A few months ago, I received an email from an enthusiastic Male Pattern Boldness reader, telling me I had helped convince her to buy a vintage Singer straight-stitch sewing machine. I’d been spreading the word about vintage sewing machines on my blog since the beginning, but I never thought anybody was actually paying attention!
I’d like to share some of my enthusiasm for these machines with all of you here at BurdaStyle today. Here are my TOP TEN REASONS TO GIVE A VINTAGE MACHINE A TRY.
1) Many wonderful vintage sewing machines can be purchased online for less than $75, including shipping, and at local thrift stores, garage or estate sales for even less. Check out the “Completed Listings” on eBay and you’ll see what I mean. I consider “vintage” to be any machine more than thirty years old. Many fully functional machines this age (or older, much older) can be had for a song. Some of these have names you’ll recognize like Singer, Kenmore, and Viking. Others are more obscure. When in doubt, ask the seller about a machine’s condition. (You can also ask to see a stitch sample.)
2) A vintage machine is a “greener” choice. We all know by now that we live on a planet with finite resources. It makes sense to give new life to a perfectly functional, albeit second-hand machine.
3) Vintage sewing machines are mechanically less complex, break down less often, and are easier (and cheaper) to repair. With vintage sewing machines, there are no motherboards to break down, no computer circuits that can get fried from an electric surge in a thunderstorm. With a vintage mechanical machine, it’s generally just a question of sufficient oiling and the occasional tune up if necessary — and it often isn’t. (You WILL want to make sure wiring is intact, however. Ask!)
4) When you buy a vintage sewing machine, you’re connecting with a piece of history. There’s something about using a piece of equipment from the past that nourishes the soul. We’re connecting not only with those who used the machine before — sometimes our own ancestors — but also with those who manufactured it with pride. Singer actually makes available information about their old machines on their site, and you can find out the exact day they were manufactured!
5) Vintage sewing machines have already proven their reliability. If a machine is more than forty or fifty years old and still works, that tells you about the quality of its design and manufacture. Many vintage machines available today were top of the line and still perform flawlessly.
6) Most vintage sewing machines use the same parts — presser feet, needles, bobbins, and bobbin cases — as new machines. Most of the accessories for old machines by major manufacturers like Kenmore and Singer are relatively easy to find — if not in stores, then certainly on eBay. Very little has changed in terms of the basic equipment necessary to sew on a mechanical machine.
7) Vintage sewing machines are beautiful. Just like the automobiles of their day, the sewing machines of the Thirties, Forties, Fifties, and even Sixties were uniquely styled, with personality to spare. Just like so many cars today look virtually alike, most contemporary sewing machines have a bland, cookie-cutter quality. Gone are the vivid pinks, blues, and greens, the chrome, the eccentric lines, and the futuristic styling.

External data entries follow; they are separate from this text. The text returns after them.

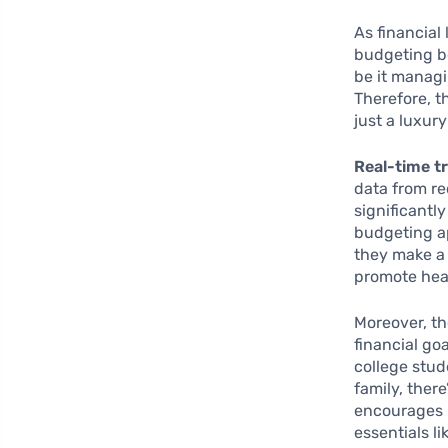
As financial
budgeting be
be it managi
Therefore, t
just a luxury
Real-time t
data from re
significantl
budgeting a
they make a
promote heal
Moreover, t
financial go
college stud
family, ther
encourages u
essentials l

8) Using vintage machines is cool. Just like people who wear vintage clothes tend to be at the forefront of things, people who sew on vintage machines are generally independent-minded.. They’re saying, No, I’m not going to buy the latest model with all the bells and whistles; I’m opting instead for something simpler that better reflects my values.

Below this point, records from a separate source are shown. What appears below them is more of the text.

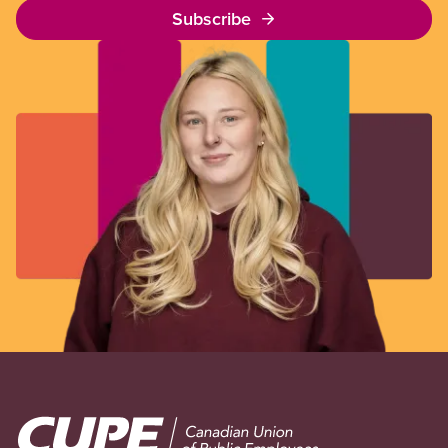
Subscribe
Image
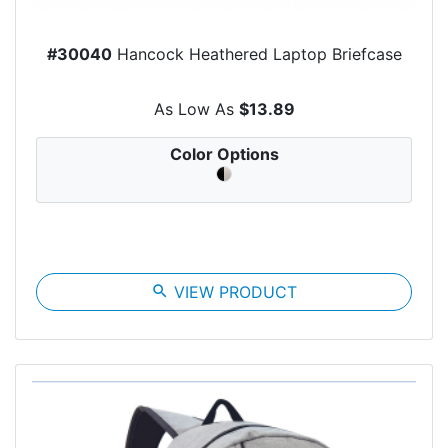
#30040
Hancock Heathered Laptop Briefcase
As Low As
$13.89
Color Options
search
VIEW PRODUCT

9) Vintage sewing machines last longer. Will future generations still be sewing decades from now with the primarily plastic machines for sale today? We’ll see.
10) Vintage sewing machines are plentiful. Most sewing machine store in New York City closed a long time ago. But go on Craigslist or eBay, and they’re everywhere. If you buy on Craigslist, you can actually view and test the machine first to make sure you like it. (Bring a fabric sample, and maybe some thread.)
So readers, I ask you: Do you ever sew on a vintage sewing machine?
Have I convinced you to give one a try?
New or vintage? What’s your next sewing machine going to be?
When native New Yorker Peter Lappin bought his first sewing machine two years ago to hem a pair of thrift store jeans, little did he know he was initiating a journey that would bring him fame and fortune. While awaiting his fortune he stays busy writing “the world’s most popular men’s sewing blog,” Male Pattern Boldness, and now contributing to BurdaStyle.
“For more than twenty years I’d lived on the edge of the Garment District without even knowing what a seam ripper was. Now I rip daily!”